Activity |
From the entries below, retype only the lines from the one with "Dây đồng hồ Ulysse nardin" through the one with "Empregado Caixa, participe da", exactly as written.

Material supplied |

+++++

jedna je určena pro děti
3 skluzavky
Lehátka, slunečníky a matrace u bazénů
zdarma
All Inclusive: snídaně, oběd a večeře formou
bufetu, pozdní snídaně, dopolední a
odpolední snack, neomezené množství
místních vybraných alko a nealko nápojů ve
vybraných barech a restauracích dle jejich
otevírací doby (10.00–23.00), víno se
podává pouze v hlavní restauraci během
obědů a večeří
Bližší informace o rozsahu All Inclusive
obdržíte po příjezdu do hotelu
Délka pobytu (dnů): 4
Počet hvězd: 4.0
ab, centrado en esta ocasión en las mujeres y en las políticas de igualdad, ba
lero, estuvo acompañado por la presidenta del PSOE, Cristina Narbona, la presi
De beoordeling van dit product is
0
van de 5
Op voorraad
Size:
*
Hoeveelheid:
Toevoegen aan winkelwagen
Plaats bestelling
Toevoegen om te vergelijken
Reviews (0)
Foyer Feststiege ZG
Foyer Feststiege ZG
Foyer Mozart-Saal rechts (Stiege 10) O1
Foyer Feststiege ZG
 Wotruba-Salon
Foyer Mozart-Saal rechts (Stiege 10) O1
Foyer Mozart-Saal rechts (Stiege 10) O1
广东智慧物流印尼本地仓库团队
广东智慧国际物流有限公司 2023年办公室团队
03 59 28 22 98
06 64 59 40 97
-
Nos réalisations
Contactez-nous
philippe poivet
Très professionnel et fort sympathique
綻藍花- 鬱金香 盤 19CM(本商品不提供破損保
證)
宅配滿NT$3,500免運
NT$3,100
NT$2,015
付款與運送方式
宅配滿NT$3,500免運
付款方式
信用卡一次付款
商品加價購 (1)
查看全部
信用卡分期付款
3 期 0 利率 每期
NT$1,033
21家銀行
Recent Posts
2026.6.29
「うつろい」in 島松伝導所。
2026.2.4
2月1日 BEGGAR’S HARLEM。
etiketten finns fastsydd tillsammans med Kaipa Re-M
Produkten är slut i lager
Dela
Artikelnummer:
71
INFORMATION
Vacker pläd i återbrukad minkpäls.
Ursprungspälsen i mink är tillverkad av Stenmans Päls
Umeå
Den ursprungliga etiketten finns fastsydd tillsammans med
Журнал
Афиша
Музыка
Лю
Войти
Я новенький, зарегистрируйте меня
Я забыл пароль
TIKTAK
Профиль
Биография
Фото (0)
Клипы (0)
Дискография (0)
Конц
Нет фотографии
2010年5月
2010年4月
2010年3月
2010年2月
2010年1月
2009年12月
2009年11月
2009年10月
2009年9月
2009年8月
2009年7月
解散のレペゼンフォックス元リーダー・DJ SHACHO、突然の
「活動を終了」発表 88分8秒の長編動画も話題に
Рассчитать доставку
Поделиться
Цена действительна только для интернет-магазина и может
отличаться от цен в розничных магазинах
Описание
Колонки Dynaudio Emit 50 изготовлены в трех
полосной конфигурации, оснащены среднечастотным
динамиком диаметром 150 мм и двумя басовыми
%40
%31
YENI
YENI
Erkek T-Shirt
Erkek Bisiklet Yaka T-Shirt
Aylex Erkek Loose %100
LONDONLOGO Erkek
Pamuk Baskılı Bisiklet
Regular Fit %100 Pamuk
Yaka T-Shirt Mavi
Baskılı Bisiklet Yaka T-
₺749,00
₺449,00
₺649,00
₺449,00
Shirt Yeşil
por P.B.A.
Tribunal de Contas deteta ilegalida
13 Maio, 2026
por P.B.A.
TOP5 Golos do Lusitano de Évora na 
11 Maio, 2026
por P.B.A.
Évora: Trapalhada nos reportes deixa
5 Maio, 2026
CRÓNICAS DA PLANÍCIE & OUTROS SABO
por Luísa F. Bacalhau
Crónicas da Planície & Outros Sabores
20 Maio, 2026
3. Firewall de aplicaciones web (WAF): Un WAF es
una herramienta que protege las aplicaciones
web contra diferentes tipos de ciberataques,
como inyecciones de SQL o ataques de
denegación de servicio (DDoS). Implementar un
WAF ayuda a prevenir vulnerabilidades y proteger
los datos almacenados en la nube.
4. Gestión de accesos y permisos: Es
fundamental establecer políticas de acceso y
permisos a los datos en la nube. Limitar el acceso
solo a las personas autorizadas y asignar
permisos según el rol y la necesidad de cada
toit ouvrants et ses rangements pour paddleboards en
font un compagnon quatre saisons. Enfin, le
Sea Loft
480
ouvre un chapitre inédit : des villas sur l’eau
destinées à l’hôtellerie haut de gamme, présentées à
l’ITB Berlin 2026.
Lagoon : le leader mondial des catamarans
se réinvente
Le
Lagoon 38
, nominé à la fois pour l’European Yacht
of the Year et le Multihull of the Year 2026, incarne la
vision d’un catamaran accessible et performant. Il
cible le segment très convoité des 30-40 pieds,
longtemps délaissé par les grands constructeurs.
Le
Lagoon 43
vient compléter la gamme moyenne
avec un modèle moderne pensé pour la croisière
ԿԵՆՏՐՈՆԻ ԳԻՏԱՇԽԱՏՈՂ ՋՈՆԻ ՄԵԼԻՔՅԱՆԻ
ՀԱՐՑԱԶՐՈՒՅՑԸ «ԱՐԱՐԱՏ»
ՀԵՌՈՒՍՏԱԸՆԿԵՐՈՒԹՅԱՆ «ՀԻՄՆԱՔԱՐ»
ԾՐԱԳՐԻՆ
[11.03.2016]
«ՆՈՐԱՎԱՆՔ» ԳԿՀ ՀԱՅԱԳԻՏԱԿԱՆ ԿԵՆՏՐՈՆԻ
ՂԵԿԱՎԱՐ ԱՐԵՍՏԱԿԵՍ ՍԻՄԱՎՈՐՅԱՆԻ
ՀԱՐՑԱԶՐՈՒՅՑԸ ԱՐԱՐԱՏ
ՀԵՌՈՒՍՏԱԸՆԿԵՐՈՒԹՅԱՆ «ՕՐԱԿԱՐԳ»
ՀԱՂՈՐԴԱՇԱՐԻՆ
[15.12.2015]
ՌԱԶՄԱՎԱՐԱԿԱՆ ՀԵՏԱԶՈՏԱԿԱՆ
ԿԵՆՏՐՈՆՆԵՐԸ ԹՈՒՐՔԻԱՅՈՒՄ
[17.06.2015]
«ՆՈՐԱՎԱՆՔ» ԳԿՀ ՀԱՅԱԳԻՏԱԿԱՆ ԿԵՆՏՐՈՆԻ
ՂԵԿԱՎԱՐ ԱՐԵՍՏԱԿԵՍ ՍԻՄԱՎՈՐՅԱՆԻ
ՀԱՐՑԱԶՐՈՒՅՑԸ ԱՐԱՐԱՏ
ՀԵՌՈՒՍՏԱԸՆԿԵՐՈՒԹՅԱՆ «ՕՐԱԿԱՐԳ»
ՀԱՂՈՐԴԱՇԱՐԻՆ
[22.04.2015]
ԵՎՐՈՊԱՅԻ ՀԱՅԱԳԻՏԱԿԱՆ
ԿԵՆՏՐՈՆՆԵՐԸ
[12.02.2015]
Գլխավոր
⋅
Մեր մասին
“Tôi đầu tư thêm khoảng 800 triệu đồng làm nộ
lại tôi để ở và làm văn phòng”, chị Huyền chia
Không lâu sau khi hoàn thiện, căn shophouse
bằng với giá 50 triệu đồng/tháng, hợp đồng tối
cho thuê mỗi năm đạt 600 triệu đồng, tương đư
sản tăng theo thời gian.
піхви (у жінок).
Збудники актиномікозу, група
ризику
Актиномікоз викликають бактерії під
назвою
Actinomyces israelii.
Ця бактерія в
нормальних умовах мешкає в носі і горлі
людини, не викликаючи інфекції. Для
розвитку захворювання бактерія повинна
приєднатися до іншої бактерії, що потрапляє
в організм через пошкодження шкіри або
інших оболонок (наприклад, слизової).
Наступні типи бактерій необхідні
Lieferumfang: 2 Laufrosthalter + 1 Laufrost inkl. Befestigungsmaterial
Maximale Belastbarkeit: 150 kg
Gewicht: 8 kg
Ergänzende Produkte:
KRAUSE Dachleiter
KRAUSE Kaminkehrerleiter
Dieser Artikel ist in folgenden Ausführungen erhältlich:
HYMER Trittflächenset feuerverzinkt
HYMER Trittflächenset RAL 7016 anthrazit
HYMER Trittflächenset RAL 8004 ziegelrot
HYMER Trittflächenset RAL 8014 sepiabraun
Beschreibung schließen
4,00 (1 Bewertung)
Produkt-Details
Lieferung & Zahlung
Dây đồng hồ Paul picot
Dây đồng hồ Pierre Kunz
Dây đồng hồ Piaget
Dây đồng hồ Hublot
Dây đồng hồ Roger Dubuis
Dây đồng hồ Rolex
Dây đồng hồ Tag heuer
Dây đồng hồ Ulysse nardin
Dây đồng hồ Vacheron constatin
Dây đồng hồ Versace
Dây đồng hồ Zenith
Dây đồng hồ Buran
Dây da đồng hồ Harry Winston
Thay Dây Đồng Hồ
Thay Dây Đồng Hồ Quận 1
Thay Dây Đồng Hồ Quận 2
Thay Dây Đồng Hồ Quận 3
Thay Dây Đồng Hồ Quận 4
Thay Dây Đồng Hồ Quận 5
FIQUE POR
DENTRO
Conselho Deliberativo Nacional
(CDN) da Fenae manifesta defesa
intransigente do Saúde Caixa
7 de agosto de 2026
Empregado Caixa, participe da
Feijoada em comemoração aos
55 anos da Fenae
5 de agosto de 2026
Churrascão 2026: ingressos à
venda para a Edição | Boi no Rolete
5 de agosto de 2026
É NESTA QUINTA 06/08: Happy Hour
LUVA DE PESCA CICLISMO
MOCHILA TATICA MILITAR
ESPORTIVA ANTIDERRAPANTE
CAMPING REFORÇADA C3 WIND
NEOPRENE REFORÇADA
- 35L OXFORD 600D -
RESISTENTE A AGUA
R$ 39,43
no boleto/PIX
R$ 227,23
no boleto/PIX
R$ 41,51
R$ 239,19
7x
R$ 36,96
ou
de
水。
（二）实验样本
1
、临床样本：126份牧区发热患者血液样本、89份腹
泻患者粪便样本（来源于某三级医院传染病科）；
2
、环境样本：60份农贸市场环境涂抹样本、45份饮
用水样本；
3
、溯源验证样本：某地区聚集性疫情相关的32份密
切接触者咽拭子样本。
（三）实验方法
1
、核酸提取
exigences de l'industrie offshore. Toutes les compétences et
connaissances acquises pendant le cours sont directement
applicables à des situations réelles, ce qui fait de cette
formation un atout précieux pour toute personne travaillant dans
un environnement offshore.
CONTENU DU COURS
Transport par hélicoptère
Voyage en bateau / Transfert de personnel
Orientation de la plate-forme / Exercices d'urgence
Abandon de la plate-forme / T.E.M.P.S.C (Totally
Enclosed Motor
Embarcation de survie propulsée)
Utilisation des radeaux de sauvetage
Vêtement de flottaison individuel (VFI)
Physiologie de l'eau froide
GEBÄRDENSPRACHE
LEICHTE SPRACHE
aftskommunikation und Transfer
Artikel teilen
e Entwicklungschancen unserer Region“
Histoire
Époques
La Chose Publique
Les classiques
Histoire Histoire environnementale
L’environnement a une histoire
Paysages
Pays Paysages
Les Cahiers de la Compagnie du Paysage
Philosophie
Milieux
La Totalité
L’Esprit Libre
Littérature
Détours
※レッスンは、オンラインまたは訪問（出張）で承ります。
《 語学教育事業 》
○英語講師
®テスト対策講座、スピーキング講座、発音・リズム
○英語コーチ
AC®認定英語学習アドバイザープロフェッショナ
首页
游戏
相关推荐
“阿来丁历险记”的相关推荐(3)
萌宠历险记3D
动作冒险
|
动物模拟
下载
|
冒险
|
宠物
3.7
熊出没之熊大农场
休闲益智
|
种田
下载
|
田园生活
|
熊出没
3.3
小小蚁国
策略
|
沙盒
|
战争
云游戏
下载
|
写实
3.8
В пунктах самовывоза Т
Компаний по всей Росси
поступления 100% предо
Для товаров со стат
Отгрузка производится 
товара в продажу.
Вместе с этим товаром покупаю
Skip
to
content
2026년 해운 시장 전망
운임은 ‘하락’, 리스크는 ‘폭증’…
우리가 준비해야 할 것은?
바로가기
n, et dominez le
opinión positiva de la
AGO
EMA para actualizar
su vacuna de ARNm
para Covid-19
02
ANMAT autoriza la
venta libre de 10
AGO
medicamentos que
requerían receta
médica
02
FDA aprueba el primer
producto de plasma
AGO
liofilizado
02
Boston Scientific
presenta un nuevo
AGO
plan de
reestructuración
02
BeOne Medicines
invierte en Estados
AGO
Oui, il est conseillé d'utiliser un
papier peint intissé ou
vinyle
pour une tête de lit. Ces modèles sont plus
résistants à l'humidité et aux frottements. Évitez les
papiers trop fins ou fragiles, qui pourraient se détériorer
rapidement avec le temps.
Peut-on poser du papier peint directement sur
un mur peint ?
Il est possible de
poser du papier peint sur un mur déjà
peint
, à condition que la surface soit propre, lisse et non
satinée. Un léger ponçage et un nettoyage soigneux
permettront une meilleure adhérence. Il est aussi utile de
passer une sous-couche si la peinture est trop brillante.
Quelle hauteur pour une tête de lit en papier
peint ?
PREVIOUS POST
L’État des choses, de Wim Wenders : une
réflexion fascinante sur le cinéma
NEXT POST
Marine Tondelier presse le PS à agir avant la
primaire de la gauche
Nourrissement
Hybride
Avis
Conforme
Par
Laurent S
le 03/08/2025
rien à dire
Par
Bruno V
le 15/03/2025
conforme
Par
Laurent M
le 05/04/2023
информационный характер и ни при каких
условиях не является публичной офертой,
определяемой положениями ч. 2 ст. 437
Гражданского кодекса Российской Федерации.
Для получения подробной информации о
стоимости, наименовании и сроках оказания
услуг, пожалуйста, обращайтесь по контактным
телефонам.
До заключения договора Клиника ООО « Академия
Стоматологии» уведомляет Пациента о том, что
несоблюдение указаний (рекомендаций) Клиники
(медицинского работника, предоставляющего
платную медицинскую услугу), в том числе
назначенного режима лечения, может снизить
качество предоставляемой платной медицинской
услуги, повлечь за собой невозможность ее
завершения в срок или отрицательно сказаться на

+++++

Reply to the exercise |
Dây đồng hồ Ulysse nardin
Dây đồng hồ Vacheron constatin
Dây đồng hồ Versace
Dây đồng hồ Zenith
Dây đồng hồ Buran
Dây da đồng hồ Harry Winston
Thay Dây Đồng Hồ
Thay Dây Đồng Hồ Quận 1
Thay Dây Đồng Hồ Quận 2
Thay Dây Đồng Hồ Quận 3
Thay Dây Đồng Hồ Quận 4
Thay Dây Đồng Hồ Quận 5
FIQUE POR
DENTRO
Conselho Deliberativo Nacional
(CDN) da Fenae manifesta defesa
intransigente do Saúde Caixa
7 de agosto de 2026
Empregado Caixa, participe da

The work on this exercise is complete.